Kejadian ini benar-benar menguji nyali ana. Baru kali ini ana berhadapan dengan para narapidana atau penjahat. Dalam pikiran ana hanya ada dua opsi, yaitu: Pertama, melawan mereka dengan resiko ana bakalan babak belur oleh mereka karena perbandingannya adalah satu banding lima puluh, itu adalah opsi yang konyol menurut ana, walaupun opsi ini terkesan menantang dan lebih berani. Opsi kedua, yaitu tunduk mengalah dan mengikuti mereka demi keselamatan. Opsi ini menurut ana terlalu memalukan bagi seorang laki-laki yang punya harga diri, kenapa harus tunduk kepada orang-orang zhalim seperti mereka?! Namun apa daya saat itu ana tidak memiliki kemampuan memilih opsi yang pertama. Apakah ada opsi yang lain? Opsi ketiga adakah? Opsi ketiga adalah kabur dari mereka. Opsi ini sangat mustahil dilakukan. Bagaimana caranya agar bisa kabur dari mereka? Tidak ada jalan untuk melarikan diri dari mereka, semua tertutup oleh tembok dan jeruji besi. Ana pun mencoba untuk mencari opsi yang lain, yaitu opsi yang keempat, perpaduan antara opsi pertama dengan opsi kedua, yaitu mengalah dan mengikuti mereka selama mereka tidak menyuruh berbuat maksiat, seandainya mereka menyuruh ana untuk berbuat maksiat, maka ana lihat sesuai kemampuan ana, semoga saja ana mampu menghadapi dan melawan mereka, insya Allah. Tidak lupa juga lisan ana tidak berhenti dari berdzikir kepada Allah agar Allah memberikan perlindungan ke ana.

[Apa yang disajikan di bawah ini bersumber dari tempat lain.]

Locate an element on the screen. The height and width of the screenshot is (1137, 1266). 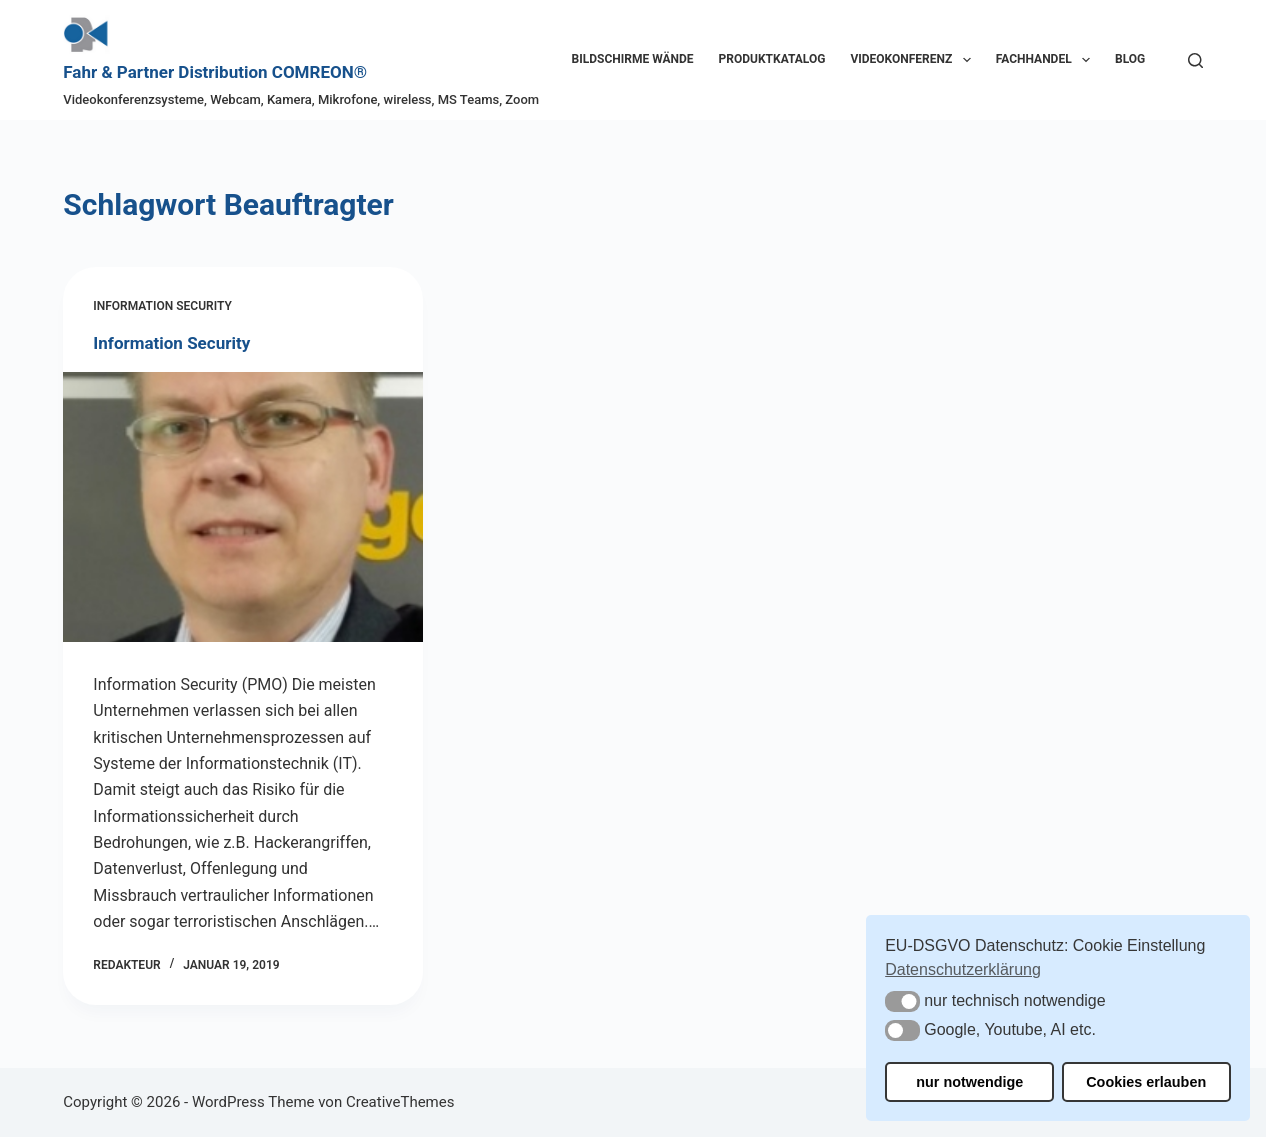 Produktkatalog is located at coordinates (772, 59).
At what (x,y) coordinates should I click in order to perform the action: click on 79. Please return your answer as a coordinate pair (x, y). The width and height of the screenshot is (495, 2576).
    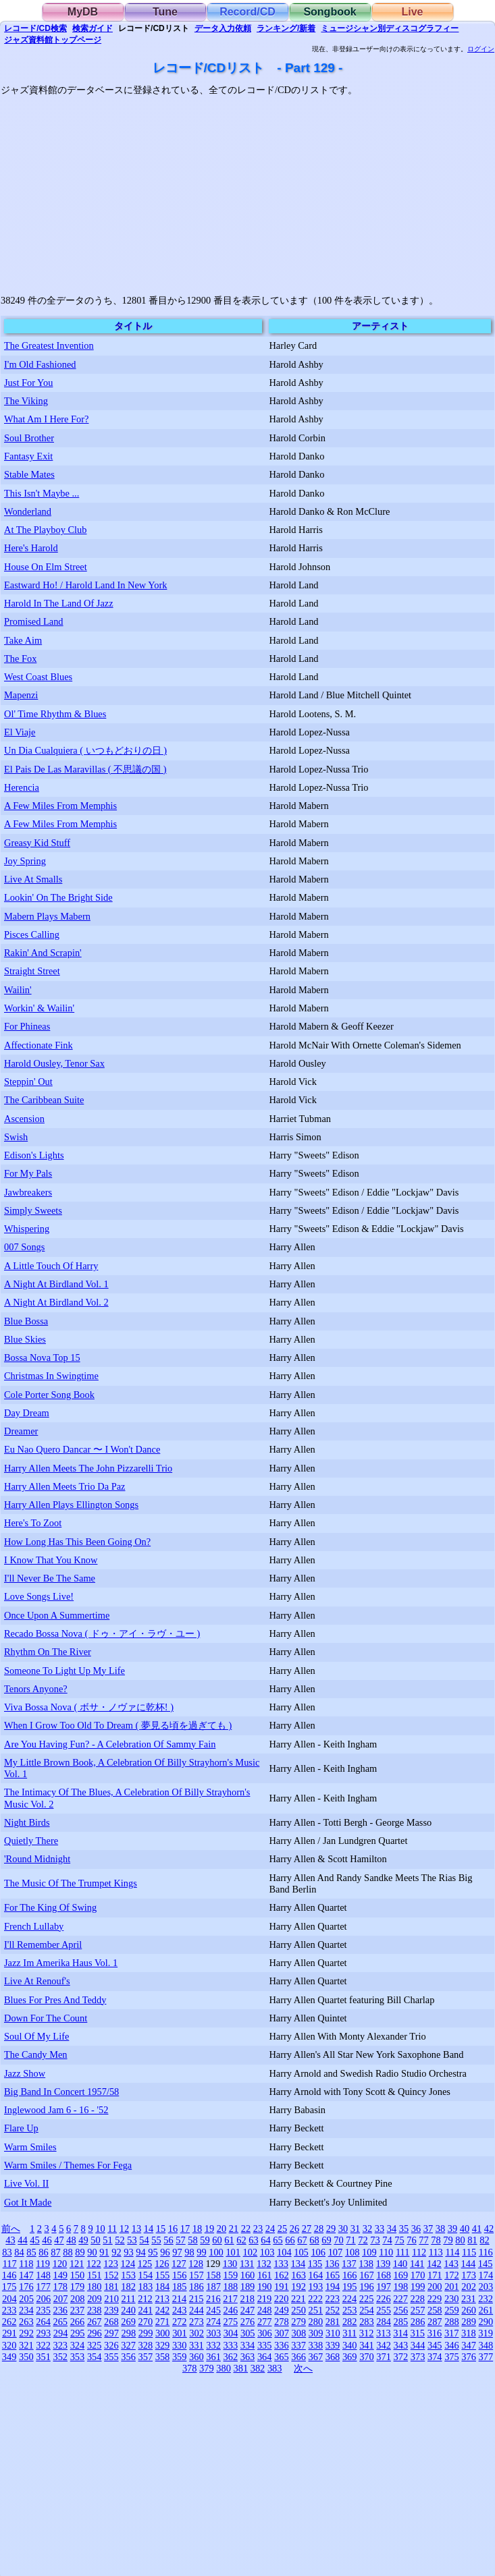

Kini ana telah berada ditengah-tengah mereka, dan mereka semuanya mengerumuni ana. Ana ucapkan kepada mereka “Assalamu alaikum”, sebagian mereka ada yang menjawab salam ana. Beberapa orang dari mereka membentak ana “Jongkok loe!!…Ayo jongkok!!”. Ana pun mengikuti perintah mereka untuk jongkok. Kemudian mereka menyuruh ana jalan sambil jongkok menuju kamar yang akan ana tempati. Ana pun jalan sambil jongkok melewati mereka menuju kamar. Sambil melewati ana mencoba untuk bersalaman dengan mereka. Sebagian dari mereka ada yang mau bersalaman dengan ana, dan sebagian yang lain menolak bersalaman dengan ana, bahkan mereka membentak “Udah jalan sana!!!” Benar-benar ana dihinakan di hadapan mereka. Namun sampai saat itu belum ada yang ‘mencolek’ ana. Sambil jalan jongkok, ana melewati mereka satu persatu, mereka tidak henti-hentinya membentak ana, ana hanya mampu melihat kebawah dan tidak melihat wajah mereka (khususnya mata) karena itu sama saja menantang mereka. Disebuah dinding ana lihat sebuah coretan tangan yang tertulis “Welcome to Criminal”.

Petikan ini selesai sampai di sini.